What principles should govern the review of an apportionment by an appellate court? The SC provides guidance on this issue in this appeal from the Scottish courts.

On 12 January 2014 the 13 year old appellant was travelling home on the school minibus. It was about 40 minutes after sunset and the light was fading. The minibus dropped off the appellant opposite the farm road she needed to take to get home. There was a 60mph limit on the road and no street lighting. The respondent was travelling home in the opposite direction in a car at around 50mph. He did not slow down as he approached the stationary bus. The appellant ran out from the rear of the bus into the road and was struck by the respondent’s car, sustaining serious personal injuries.

At first instance the Lord Ordinary found that the respondent had failed to drive with reasonable care but found that the primary cause of the accident was the recklessness of the pedestrian in attempting to cross the road without first checking it was safe to do so. He assessed contributory negligence at 90%. On appeal the Extra Division of the Inner House reduced the apportionment from 90% to 70%.

In considering the appellant’s appeal to the Supreme Court Lord Reed giving the leading Judgment stated that in any given case it is not possible to arrive at an apportionment that is demonstrably correct. It is inevitably a ‘rough and ready’ exercise. An appeal court will not therefore lightly revisit an earlier apportionment decision.  In the absence of an identifiable error, such as an error of law, or the taking into account of an irrelevant matter, it is only when the apportionment exceeds the ambit of reasonable disagreement that warrants the conclusion that the court below has gone wrong.
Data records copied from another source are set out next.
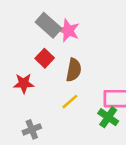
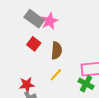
pink star: (68, 30) -> (49, 21), turned 30
red star: (24, 83) -> (27, 85), moved

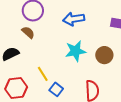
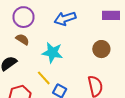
cyan star: (76, 51) -> (52, 53), moved, turned 30

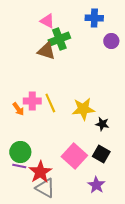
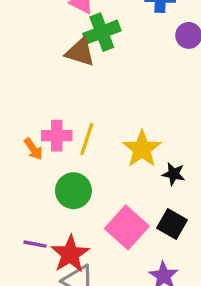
yellow line: (50, 103) -> (87, 139), turned 42
yellow star: (83, 109) -> (142, 149), turned -30
green circle: (20, 152) -> (73, 191), moved

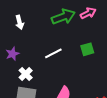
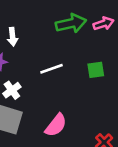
white arrow: (20, 22) -> (12, 37), moved

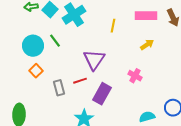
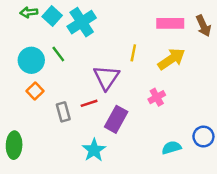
yellow line: (113, 26) -> (133, 53), moved
yellow arrow: (147, 45) -> (171, 59), size x1.6
pink cross: (135, 76) -> (157, 97), turned 32

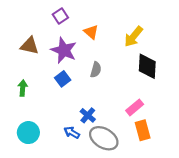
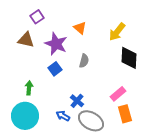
purple square: (60, 16) -> (37, 17), moved
green arrow: (23, 88) -> (29, 88), moved
cyan circle: (28, 133) -> (25, 116), size x1.4

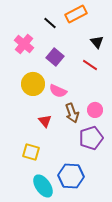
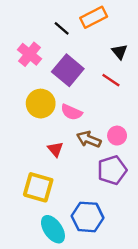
purple square: (55, 57) -> (68, 70), size x1.4
brown arrow: (72, 113) -> (89, 139), turned 132
yellow square: (31, 152) -> (38, 187), size x1.4

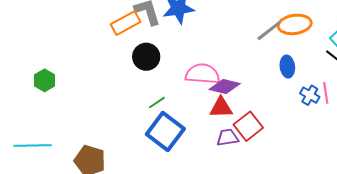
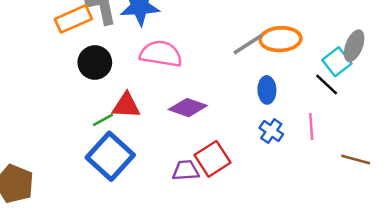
pink semicircle: (202, 74) -> (161, 54), moved
blue cross: (310, 95) -> (271, 131), moved
red triangle: (221, 108) -> (126, 106), moved

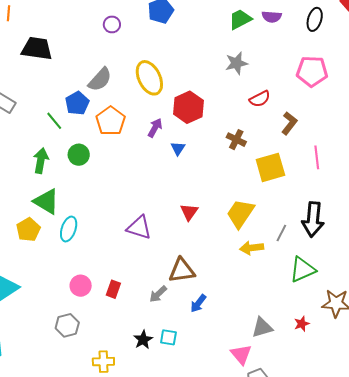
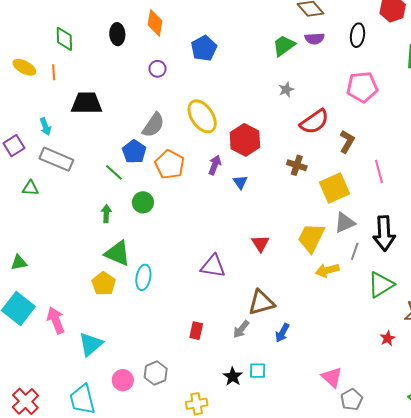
gray star: (236, 63) -> (286, 90), size x0.7
red semicircle: (260, 99) -> (314, 122), size x1.4
green arrow: (41, 161) -> (106, 214), size x0.7
pink circle: (81, 286) -> (123, 380), moved
gray triangle: (262, 327) -> (345, 223), moved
The SC considered that the Extra Division had provided only a very brief explanation of the apportionment of 70% responsibility to the pedestrian. This was difficult to understand given the Division’s observation that the causative potency of the driver’s conduct was greater than that of the pedestrian. On an analysis of the facts the SC did not view the pedestrian’s conduct as any more blameworthy than that of the driver. This view that the parties are equally responsible for the damage was substantially different from the view that one party is much more responsible than the other. This wide difference of view exceeded the ambit of reasonable disagreement. The SC therefore allowed the appeal by a majority of 3-2, and reduced the apportionment from 70% to 50%.